During his four-decade career, the journalist-turned-publicist built one of the world's most impressive client lists -- one that included pop music artists such as the Who, Neil Diamond, James Taylor, Paul Simon, Tom Petty and Linda Rondstadt.
Wasserman also represented numerous actors, including Lee Marvin, Dennis Hopper, Jack Lemmon and George C. Scott. And he publicized dozens of films, including "Cat Ballou," "Easy Rider," "Annie Hall" and "Star Wars."
But it was in his role as a rock 'n' roll publicist that the man whom friends called Wasso made his greatest mark.
"He was one of the first ones to sort of accept and represent the new school of rock 'n' roll, so he was able to use the so-called old-school tools that he had in representing this new breed of people," music producer and impresario Lou Adler, who met Wasserman in the early 1960s, told The Times on Monday.
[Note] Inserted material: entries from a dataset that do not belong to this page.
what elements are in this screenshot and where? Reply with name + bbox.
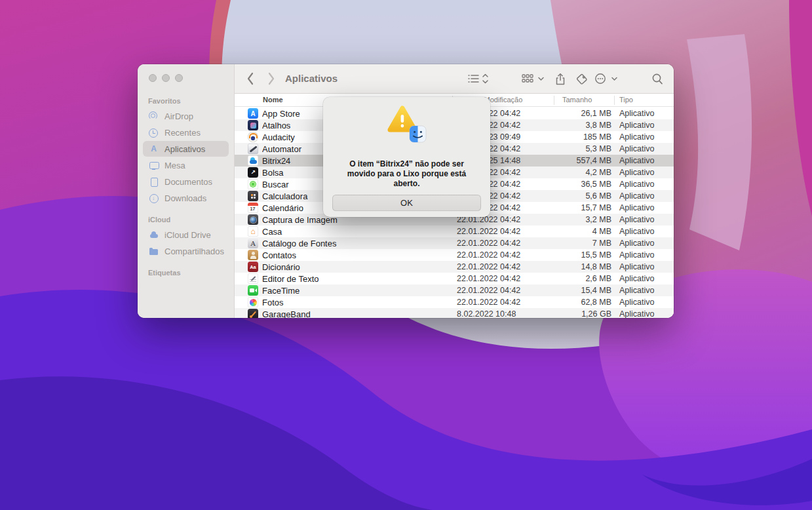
table-row[interactable]: Casa 22.01.2022 04:42 4 MB Aplicativo	[235, 226, 674, 237]
file-name: Editor de Texto	[262, 274, 457, 284]
file-size: 3,8 MB	[556, 121, 611, 130]
table-row[interactable]: GarageBand 8.02.2022 10:48 1,26 GB Aplic…	[235, 308, 674, 318]
file-size: 5,6 MB	[556, 191, 611, 201]
file-type: Aplicativo	[619, 180, 674, 189]
file-size: 36,5 MB	[556, 180, 611, 189]
window-controls	[149, 74, 183, 82]
file-type: Aplicativo	[619, 262, 674, 271]
file-date: 22.01.2022 04:42	[457, 262, 556, 271]
sidebar-item-icon	[149, 246, 159, 256]
column-header-tamanho[interactable]: Tamanho	[562, 96, 592, 104]
sidebar-section-label: Etiquetas	[138, 260, 234, 279]
app-icon	[248, 273, 258, 284]
close-button[interactable]	[149, 74, 157, 82]
sidebar-item[interactable]: AirDrop	[143, 108, 229, 124]
app-icon	[248, 108, 258, 119]
tag-button[interactable]	[575, 73, 589, 88]
column-header-nome[interactable]: Nome	[263, 96, 283, 104]
table-row[interactable]: Dicionário 22.01.2022 04:42 14,8 MB Apli…	[235, 261, 674, 273]
file-date: 22.01.2022 04:42	[457, 286, 556, 295]
view-list-icon	[467, 73, 492, 85]
app-icon	[248, 226, 258, 237]
table-row[interactable]: Catálogo de Fontes 22.01.2022 04:42 7 MB…	[235, 237, 674, 249]
app-icon	[248, 132, 258, 142]
sidebar-item[interactable]: Compartilhados	[143, 243, 229, 259]
finder-badge-icon	[410, 126, 426, 142]
forward-chevron-icon	[269, 73, 273, 84]
file-size: 62,8 MB	[556, 298, 611, 307]
sidebar-item[interactable]: iCloud Drive	[143, 227, 229, 243]
file-type: Aplicativo	[619, 168, 674, 177]
more-icon	[594, 73, 619, 85]
app-icon	[248, 191, 258, 201]
sidebar-item-icon	[149, 177, 159, 187]
more-button[interactable]	[594, 73, 619, 87]
table-row[interactable]: Contatos 22.01.2022 04:42 15,5 MB Aplica…	[235, 249, 674, 261]
sidebar-item[interactable]: Mesa	[143, 157, 229, 173]
sidebar-item-icon	[149, 230, 159, 240]
view-options-button[interactable]	[467, 73, 492, 87]
sidebar-item-icon	[149, 128, 159, 138]
sidebar-item[interactable]: Aplicativos	[143, 141, 229, 157]
sidebar-item-label: Compartilhados	[164, 246, 224, 256]
file-type: Aplicativo	[619, 227, 674, 236]
sidebar-section-label: iCloud	[138, 206, 234, 226]
app-icon	[248, 297, 258, 307]
file-name: Dicionário	[262, 262, 457, 272]
app-icon	[248, 203, 258, 213]
sidebar-item-label: iCloud Drive	[164, 230, 211, 240]
file-type: Aplicativo	[619, 286, 674, 295]
alert-message: O item “Bitrix24” não pode ser movido pa…	[323, 159, 490, 189]
forward-button[interactable]	[267, 71, 275, 88]
app-icon	[248, 144, 258, 154]
file-size: 15,7 MB	[556, 203, 611, 212]
file-type: Aplicativo	[619, 132, 674, 142]
table-row[interactable]: Editor de Texto 22.01.2022 04:42 2,6 MB …	[235, 273, 674, 284]
minimize-button[interactable]	[162, 74, 170, 82]
sidebar-item-icon	[149, 161, 159, 170]
file-type: Aplicativo	[619, 144, 674, 153]
sidebar-item-label: Recentes	[164, 128, 201, 138]
app-icon	[248, 214, 258, 225]
zoom-button[interactable]	[175, 74, 183, 82]
group-icon	[521, 73, 546, 85]
file-size: 7 MB	[556, 239, 611, 248]
file-type: Aplicativo	[619, 298, 674, 307]
file-name: FaceTime	[262, 286, 457, 296]
file-type: Aplicativo	[619, 156, 674, 165]
app-icon	[248, 285, 258, 296]
file-size: 4 MB	[556, 227, 611, 236]
table-row[interactable]: FaceTime 22.01.2022 04:42 15,4 MB Aplica…	[235, 284, 674, 296]
app-icon	[248, 120, 258, 130]
ok-button[interactable]: OK	[332, 195, 481, 211]
file-name: Contatos	[262, 250, 457, 260]
app-icon	[248, 262, 258, 272]
file-date: 22.01.2022 04:42	[457, 227, 556, 236]
alert-dialog: O item “Bitrix24” não pode ser movido pa…	[323, 97, 490, 217]
file-size: 185 MB	[556, 132, 611, 142]
back-chevron-icon	[248, 73, 252, 84]
group-button[interactable]	[521, 73, 546, 87]
file-size: 15,4 MB	[556, 286, 611, 295]
back-button[interactable]	[246, 71, 254, 88]
sidebar-item[interactable]: Downloads	[143, 190, 229, 206]
sidebar-item-icon	[149, 144, 159, 154]
sidebar-item-icon	[149, 111, 159, 121]
desktop: Favoritos AirDrop R	[0, 0, 812, 510]
table-row[interactable]: Fotos 22.01.2022 04:42 62,8 MB Aplicativ…	[235, 296, 674, 308]
tag-icon	[575, 73, 589, 86]
file-size: 15,5 MB	[556, 250, 611, 260]
search-button[interactable]	[651, 73, 663, 88]
column-header-tipo[interactable]: Tipo	[619, 96, 633, 104]
file-date: 22.01.2022 04:42	[457, 239, 556, 248]
file-type: Aplicativo	[619, 191, 674, 201]
app-icon	[248, 309, 258, 318]
file-date: 22.01.2022 04:42	[457, 298, 556, 307]
sidebar-item[interactable]: Documentos	[143, 174, 229, 189]
sidebar-item[interactable]: Recentes	[143, 125, 229, 140]
sidebar-item-label: Downloads	[164, 193, 206, 203]
file-name: Casa	[262, 227, 457, 237]
sidebar-item-label: Documentos	[164, 177, 212, 187]
share-icon	[554, 73, 566, 86]
share-button[interactable]	[554, 73, 566, 88]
Adler, who said Wasserman "was very involved in the Mamas and the Papas PR," was "able to cross both worlds and bring them together, which was very beneficial to the acts because he had contacts at Life magazine and [the Saturday Evening] Post magazine. We had to make inroads into those old established outlets, and he already had them."
In 1987 -- the same year Wasserman conducted a campaign that landed U2 on the cover of Time magazine -- five pop music reporters and critics for The Times named him as a member of "Los Angeles rock's royal court" -- "the people whose telephone calls are always returned."
"He was the most important rock publicist in town," Robert Hilburn, The Times' former longtime pop music critic, said Monday. "He was a brilliant media strategist who helped usher rock 'n' roll into an era of new respectability."
"Rock 'n' roll was this rowdy kind of thing, and he was somehow able to make the mainstream press more interested in them and make the artists available for interviews and stories," said Hilburn.
Indeed, Hilburn said, "he was able to coax some of the most reluctant pop stars, such as Dylan and the Rolling Stones, to do interviews."